Each record below should be printed exactly as it was written.

=== Provided data ===

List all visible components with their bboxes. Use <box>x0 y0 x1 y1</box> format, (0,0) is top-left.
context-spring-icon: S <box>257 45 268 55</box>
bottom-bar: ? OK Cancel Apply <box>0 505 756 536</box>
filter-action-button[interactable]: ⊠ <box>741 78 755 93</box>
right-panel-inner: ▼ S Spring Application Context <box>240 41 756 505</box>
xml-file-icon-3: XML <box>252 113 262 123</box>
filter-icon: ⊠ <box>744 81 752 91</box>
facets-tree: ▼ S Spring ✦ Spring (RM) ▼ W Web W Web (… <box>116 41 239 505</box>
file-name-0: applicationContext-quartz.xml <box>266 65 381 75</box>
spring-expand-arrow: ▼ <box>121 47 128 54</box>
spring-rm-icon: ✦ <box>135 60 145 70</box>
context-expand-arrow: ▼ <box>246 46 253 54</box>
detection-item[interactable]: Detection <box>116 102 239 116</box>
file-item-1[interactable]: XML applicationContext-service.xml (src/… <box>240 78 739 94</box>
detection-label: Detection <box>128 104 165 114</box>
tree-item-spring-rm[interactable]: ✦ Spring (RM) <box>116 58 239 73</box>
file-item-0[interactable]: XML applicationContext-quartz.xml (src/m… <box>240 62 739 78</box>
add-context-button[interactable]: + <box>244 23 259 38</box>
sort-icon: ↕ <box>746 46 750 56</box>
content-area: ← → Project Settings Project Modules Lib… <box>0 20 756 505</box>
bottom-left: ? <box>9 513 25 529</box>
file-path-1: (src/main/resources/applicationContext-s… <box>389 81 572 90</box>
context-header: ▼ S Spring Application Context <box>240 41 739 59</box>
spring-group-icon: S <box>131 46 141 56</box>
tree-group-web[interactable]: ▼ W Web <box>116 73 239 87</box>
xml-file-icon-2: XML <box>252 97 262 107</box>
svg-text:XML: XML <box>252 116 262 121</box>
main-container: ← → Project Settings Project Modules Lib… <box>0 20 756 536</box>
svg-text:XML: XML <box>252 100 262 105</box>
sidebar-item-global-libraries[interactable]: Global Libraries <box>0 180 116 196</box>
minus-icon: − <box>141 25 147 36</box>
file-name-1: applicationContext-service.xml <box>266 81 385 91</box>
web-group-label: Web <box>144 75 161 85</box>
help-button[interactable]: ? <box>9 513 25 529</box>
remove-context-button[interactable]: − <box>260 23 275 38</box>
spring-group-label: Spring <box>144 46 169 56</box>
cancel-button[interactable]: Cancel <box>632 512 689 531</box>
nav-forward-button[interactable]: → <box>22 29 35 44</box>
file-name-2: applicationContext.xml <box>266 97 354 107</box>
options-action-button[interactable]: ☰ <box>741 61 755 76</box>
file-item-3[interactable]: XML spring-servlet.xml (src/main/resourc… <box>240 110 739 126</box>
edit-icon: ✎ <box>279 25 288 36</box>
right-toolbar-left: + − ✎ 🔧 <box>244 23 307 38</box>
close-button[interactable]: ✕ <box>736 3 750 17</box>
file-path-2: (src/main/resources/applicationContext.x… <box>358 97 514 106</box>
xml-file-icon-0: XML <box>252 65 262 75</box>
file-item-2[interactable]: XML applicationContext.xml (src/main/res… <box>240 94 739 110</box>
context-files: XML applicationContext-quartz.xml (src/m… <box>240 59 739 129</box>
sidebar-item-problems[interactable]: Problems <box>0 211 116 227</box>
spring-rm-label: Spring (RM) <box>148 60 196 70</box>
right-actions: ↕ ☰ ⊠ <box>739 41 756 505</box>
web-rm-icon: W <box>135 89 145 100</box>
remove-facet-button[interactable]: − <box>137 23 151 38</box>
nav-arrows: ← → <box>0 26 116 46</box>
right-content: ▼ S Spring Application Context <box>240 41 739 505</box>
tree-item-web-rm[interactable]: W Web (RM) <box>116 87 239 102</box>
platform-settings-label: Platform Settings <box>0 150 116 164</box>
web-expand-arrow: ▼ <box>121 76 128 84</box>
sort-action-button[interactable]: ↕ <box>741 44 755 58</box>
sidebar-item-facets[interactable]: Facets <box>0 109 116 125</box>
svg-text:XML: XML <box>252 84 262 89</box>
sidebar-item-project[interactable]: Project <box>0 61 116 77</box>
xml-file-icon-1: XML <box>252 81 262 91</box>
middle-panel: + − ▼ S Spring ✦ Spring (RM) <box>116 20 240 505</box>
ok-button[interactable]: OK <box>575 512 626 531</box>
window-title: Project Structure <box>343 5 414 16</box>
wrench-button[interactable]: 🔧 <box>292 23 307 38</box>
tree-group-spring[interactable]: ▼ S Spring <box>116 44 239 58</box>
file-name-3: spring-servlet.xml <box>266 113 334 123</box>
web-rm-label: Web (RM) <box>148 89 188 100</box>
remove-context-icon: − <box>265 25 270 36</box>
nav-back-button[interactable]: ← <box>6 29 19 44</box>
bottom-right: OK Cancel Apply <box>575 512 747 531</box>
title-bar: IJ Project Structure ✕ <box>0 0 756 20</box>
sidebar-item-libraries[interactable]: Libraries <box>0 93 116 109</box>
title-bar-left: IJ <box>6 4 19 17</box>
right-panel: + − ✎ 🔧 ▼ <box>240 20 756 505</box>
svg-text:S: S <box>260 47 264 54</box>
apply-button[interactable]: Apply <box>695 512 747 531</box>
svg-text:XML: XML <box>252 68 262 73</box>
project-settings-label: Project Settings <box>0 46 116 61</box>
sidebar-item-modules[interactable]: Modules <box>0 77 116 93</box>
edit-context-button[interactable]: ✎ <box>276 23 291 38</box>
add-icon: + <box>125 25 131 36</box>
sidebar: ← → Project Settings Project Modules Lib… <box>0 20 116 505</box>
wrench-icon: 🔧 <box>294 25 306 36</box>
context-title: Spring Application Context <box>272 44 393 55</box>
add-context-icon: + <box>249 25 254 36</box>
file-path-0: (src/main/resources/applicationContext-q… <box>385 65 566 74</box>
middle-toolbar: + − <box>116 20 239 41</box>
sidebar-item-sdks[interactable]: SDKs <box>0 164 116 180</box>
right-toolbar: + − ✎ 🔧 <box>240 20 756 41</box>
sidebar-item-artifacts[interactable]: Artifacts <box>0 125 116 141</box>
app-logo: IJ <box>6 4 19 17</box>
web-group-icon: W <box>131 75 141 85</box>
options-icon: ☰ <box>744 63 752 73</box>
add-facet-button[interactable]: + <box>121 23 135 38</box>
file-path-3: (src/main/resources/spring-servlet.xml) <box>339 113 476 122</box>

===

__Solved exercise__
List all visible components with their bboxes. Use <box>x0 y0 x1 y1</box> format, (0,0) is top-left.
context-spring-icon: S <box>257 45 268 55</box>
bottom-bar: ? OK Cancel Apply <box>0 505 756 536</box>
filter-action-button[interactable]: ⊠ <box>741 78 755 93</box>
right-panel-inner: ▼ S Spring Application Context <box>240 41 756 505</box>
xml-file-icon-3: XML <box>252 113 262 123</box>
filter-icon: ⊠ <box>744 81 752 91</box>
facets-tree: ▼ S Spring ✦ Spring (RM) ▼ W Web W Web (… <box>116 41 239 505</box>
file-name-0: applicationContext-quartz.xml <box>266 65 381 75</box>
spring-expand-arrow: ▼ <box>121 47 128 54</box>
spring-rm-icon: ✦ <box>135 60 145 70</box>
context-expand-arrow: ▼ <box>246 46 253 54</box>
detection-item[interactable]: Detection <box>116 102 239 116</box>
file-item-1[interactable]: XML applicationContext-service.xml (src/… <box>240 78 739 94</box>
detection-label: Detection <box>128 104 165 114</box>
tree-item-spring-rm[interactable]: ✦ Spring (RM) <box>116 58 239 73</box>
file-item-0[interactable]: XML applicationContext-quartz.xml (src/m… <box>240 62 739 78</box>
add-context-button[interactable]: + <box>244 23 259 38</box>
sort-icon: ↕ <box>746 46 750 56</box>
content-area: ← → Project Settings Project Modules Lib… <box>0 20 756 505</box>
bottom-left: ? <box>9 513 25 529</box>
file-path-1: (src/main/resources/applicationContext-s… <box>389 81 572 90</box>
context-header: ▼ S Spring Application Context <box>240 41 739 59</box>
spring-group-icon: S <box>131 46 141 56</box>
tree-group-web[interactable]: ▼ W Web <box>116 73 239 87</box>
xml-file-icon-2: XML <box>252 97 262 107</box>
svg-text:XML: XML <box>252 116 262 121</box>
main-container: ← → Project Settings Project Modules Lib… <box>0 20 756 536</box>
svg-text:XML: XML <box>252 100 262 105</box>
sidebar-item-global-libraries[interactable]: Global Libraries <box>0 180 116 196</box>
minus-icon: − <box>141 25 147 36</box>
file-name-1: applicationContext-service.xml <box>266 81 385 91</box>
web-group-label: Web <box>144 75 161 85</box>
help-button[interactable]: ? <box>9 513 25 529</box>
remove-context-button[interactable]: − <box>260 23 275 38</box>
spring-group-label: Spring <box>144 46 169 56</box>
cancel-button[interactable]: Cancel <box>632 512 689 531</box>
nav-forward-button[interactable]: → <box>22 29 35 44</box>
file-name-2: applicationContext.xml <box>266 97 354 107</box>
options-action-button[interactable]: ☰ <box>741 61 755 76</box>
file-item-3[interactable]: XML spring-servlet.xml (src/main/resourc… <box>240 110 739 126</box>
edit-icon: ✎ <box>279 25 288 36</box>
right-toolbar-left: + − ✎ 🔧 <box>244 23 307 38</box>
close-button[interactable]: ✕ <box>736 3 750 17</box>
file-path-2: (src/main/resources/applicationContext.x… <box>358 97 514 106</box>
xml-file-icon-0: XML <box>252 65 262 75</box>
file-item-2[interactable]: XML applicationContext.xml (src/main/res… <box>240 94 739 110</box>
context-files: XML applicationContext-quartz.xml (src/m… <box>240 59 739 129</box>
sidebar-item-problems[interactable]: Problems <box>0 211 116 227</box>
spring-rm-label: Spring (RM) <box>148 60 196 70</box>
right-actions: ↕ ☰ ⊠ <box>739 41 756 505</box>
web-rm-icon: W <box>135 89 145 100</box>
remove-facet-button[interactable]: − <box>137 23 151 38</box>
nav-arrows: ← → <box>0 26 116 46</box>
right-content: ▼ S Spring Application Context <box>240 41 739 505</box>
tree-item-web-rm[interactable]: W Web (RM) <box>116 87 239 102</box>
platform-settings-label: Platform Settings <box>0 150 116 164</box>
web-expand-arrow: ▼ <box>121 76 128 84</box>
sort-action-button[interactable]: ↕ <box>741 44 755 58</box>
sidebar-item-facets[interactable]: Facets <box>0 109 116 125</box>
svg-text:XML: XML <box>252 84 262 89</box>
sidebar-item-project[interactable]: Project <box>0 61 116 77</box>
xml-file-icon-1: XML <box>252 81 262 91</box>
middle-panel: + − ▼ S Spring ✦ Spring (RM) <box>116 20 240 505</box>
ok-button[interactable]: OK <box>575 512 626 531</box>
window-title: Project Structure <box>343 5 414 16</box>
wrench-button[interactable]: 🔧 <box>292 23 307 38</box>
tree-group-spring[interactable]: ▼ S Spring <box>116 44 239 58</box>
file-name-3: spring-servlet.xml <box>266 113 334 123</box>
web-rm-label: Web (RM) <box>148 89 188 100</box>
remove-context-icon: − <box>265 25 270 36</box>
nav-back-button[interactable]: ← <box>6 29 19 44</box>
bottom-right: OK Cancel Apply <box>575 512 747 531</box>
title-bar: IJ Project Structure ✕ <box>0 0 756 20</box>
sidebar-item-libraries[interactable]: Libraries <box>0 93 116 109</box>
title-bar-left: IJ <box>6 4 19 17</box>
right-panel: + − ✎ 🔧 ▼ <box>240 20 756 505</box>
svg-text:S: S <box>260 47 264 54</box>
apply-button[interactable]: Apply <box>695 512 747 531</box>
svg-text:XML: XML <box>252 68 262 73</box>
project-settings-label: Project Settings <box>0 46 116 61</box>
sidebar-item-modules[interactable]: Modules <box>0 77 116 93</box>
edit-context-button[interactable]: ✎ <box>276 23 291 38</box>
add-icon: + <box>125 25 131 36</box>
sidebar: ← → Project Settings Project Modules Lib… <box>0 20 116 505</box>
wrench-icon: 🔧 <box>294 25 306 36</box>
context-title: Spring Application Context <box>272 44 393 55</box>
add-context-icon: + <box>249 25 254 36</box>
file-path-0: (src/main/resources/applicationContext-q… <box>385 65 566 74</box>
middle-toolbar: + − <box>116 20 239 41</box>
sidebar-item-sdks[interactable]: SDKs <box>0 164 116 180</box>
right-toolbar: + − ✎ 🔧 <box>240 20 756 41</box>
sidebar-item-artifacts[interactable]: Artifacts <box>0 125 116 141</box>
app-logo: IJ <box>6 4 19 17</box>
web-group-icon: W <box>131 75 141 85</box>
options-icon: ☰ <box>744 63 752 73</box>
add-facet-button[interactable]: + <box>121 23 135 38</box>
file-path-3: (src/main/resources/spring-servlet.xml) <box>339 113 476 122</box>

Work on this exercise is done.